_YOUR ASSIGNMENT_: Among the entries below, copy only the span from the line containing "Content is protected." through the line containing "agujero: 2,5 mm, 20 g". Do so exactly, and skip the pictures.
INPUT: Begin
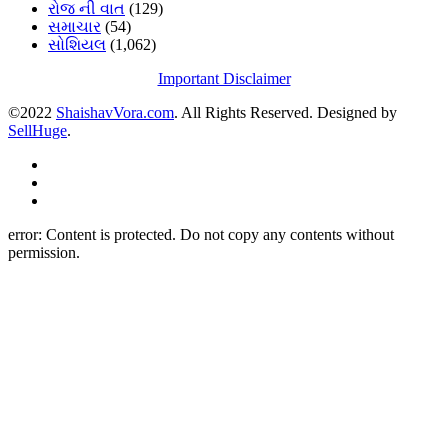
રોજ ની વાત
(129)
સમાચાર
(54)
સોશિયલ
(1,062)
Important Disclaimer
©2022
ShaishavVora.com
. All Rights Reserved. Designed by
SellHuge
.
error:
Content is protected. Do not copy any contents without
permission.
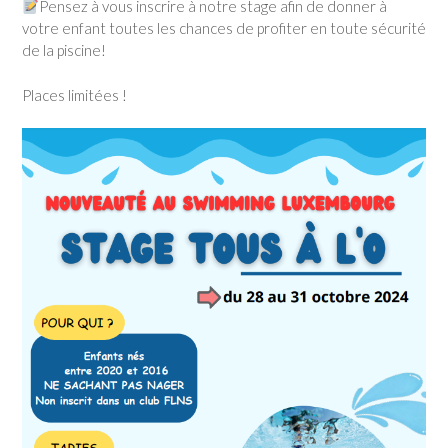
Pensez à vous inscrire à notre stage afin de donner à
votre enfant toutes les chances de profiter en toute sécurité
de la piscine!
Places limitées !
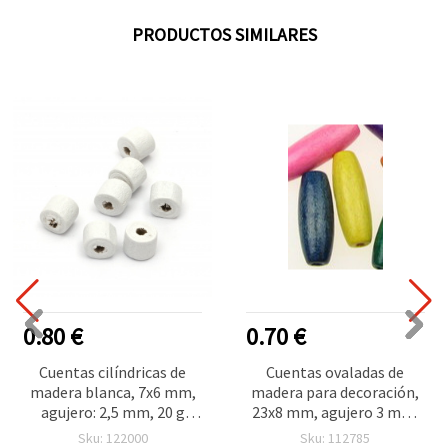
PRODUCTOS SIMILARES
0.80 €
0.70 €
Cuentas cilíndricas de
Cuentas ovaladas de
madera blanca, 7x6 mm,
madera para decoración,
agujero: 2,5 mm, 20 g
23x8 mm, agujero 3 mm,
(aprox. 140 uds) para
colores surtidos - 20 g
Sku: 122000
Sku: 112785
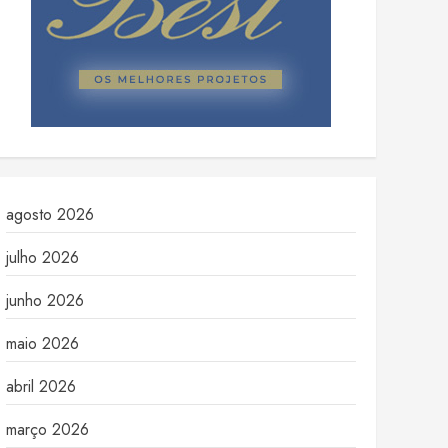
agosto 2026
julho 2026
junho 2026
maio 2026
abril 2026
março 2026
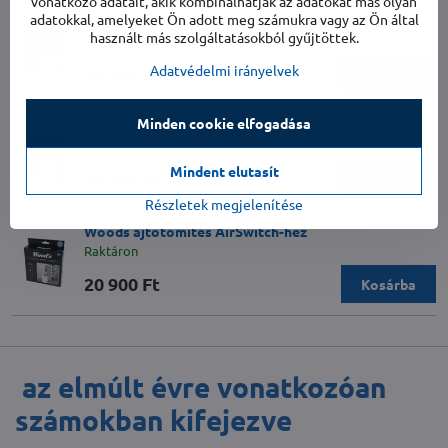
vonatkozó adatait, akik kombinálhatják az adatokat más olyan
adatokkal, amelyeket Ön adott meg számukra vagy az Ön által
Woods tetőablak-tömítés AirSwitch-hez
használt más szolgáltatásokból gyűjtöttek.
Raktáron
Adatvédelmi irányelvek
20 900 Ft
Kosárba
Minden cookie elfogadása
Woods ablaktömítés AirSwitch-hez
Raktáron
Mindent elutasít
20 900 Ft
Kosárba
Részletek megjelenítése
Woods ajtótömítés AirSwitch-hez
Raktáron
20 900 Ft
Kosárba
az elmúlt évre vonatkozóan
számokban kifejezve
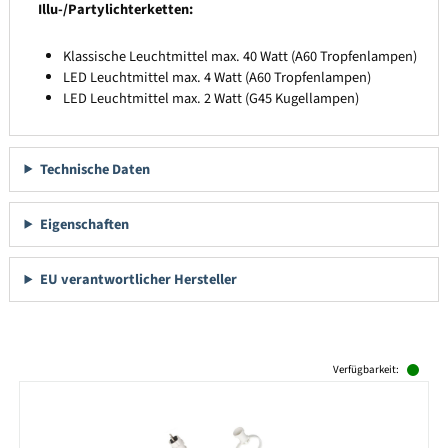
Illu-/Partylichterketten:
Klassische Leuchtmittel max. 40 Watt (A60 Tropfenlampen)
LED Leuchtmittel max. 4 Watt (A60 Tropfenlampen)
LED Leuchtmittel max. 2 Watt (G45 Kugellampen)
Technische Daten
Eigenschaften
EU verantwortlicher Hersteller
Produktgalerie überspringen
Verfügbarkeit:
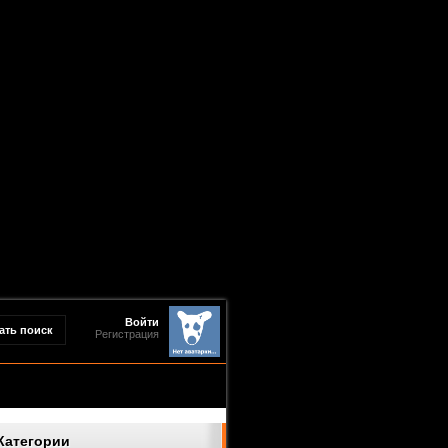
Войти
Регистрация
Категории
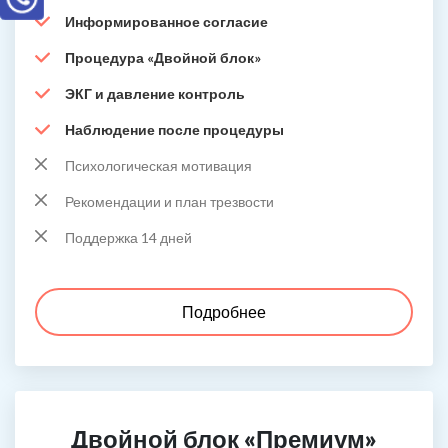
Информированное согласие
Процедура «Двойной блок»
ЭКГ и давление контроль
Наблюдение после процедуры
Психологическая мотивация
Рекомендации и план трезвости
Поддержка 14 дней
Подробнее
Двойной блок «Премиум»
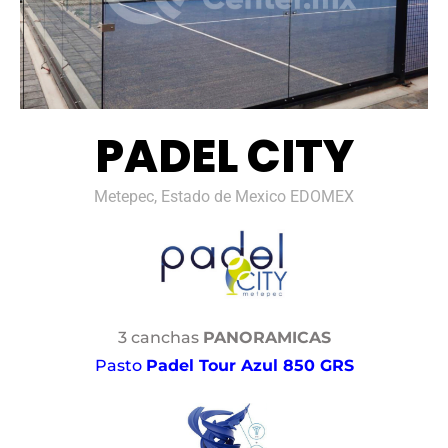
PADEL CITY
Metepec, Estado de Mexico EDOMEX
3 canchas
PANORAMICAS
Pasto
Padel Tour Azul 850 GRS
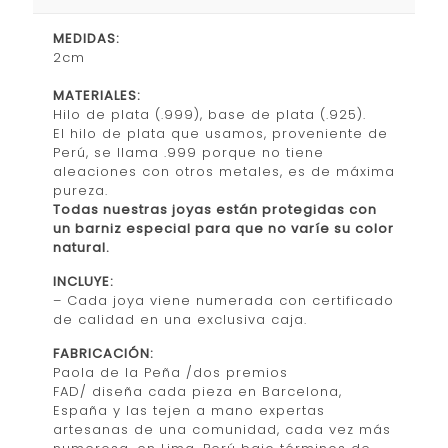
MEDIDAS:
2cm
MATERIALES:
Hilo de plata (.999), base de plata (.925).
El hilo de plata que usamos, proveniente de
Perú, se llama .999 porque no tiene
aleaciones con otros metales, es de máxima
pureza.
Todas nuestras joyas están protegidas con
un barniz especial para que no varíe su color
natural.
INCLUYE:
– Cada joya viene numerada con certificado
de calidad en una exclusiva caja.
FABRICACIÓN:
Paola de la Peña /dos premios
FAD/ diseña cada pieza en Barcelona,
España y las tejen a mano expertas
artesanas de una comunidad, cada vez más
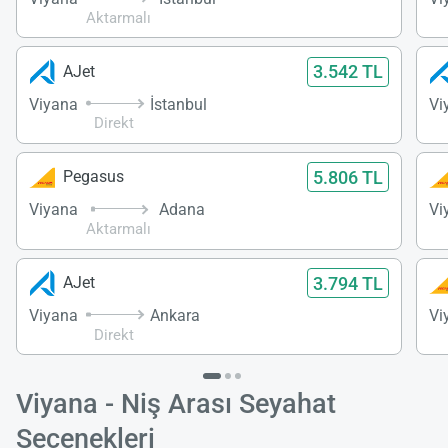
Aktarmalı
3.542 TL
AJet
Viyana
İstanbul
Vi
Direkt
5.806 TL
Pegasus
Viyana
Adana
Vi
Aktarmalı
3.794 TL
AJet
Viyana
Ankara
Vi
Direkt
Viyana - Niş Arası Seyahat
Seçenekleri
INPUT: End
_WRITTEN SOLUTION_:
Content is protected. Do not copy any contents without
permission.
Pensez à vous inscrire à notre stage afin de donner à
votre enfant toutes les chances de profiter en toute sécurité
de la piscine!
Places limitées !
PRODUCTOS SIMILARES
0.80 €
0.70 €
Cuentas cilíndricas de
Cuentas ovaladas de
madera blanca, 7x6 mm,
madera para decoración,
agujero: 2,5 mm, 20 g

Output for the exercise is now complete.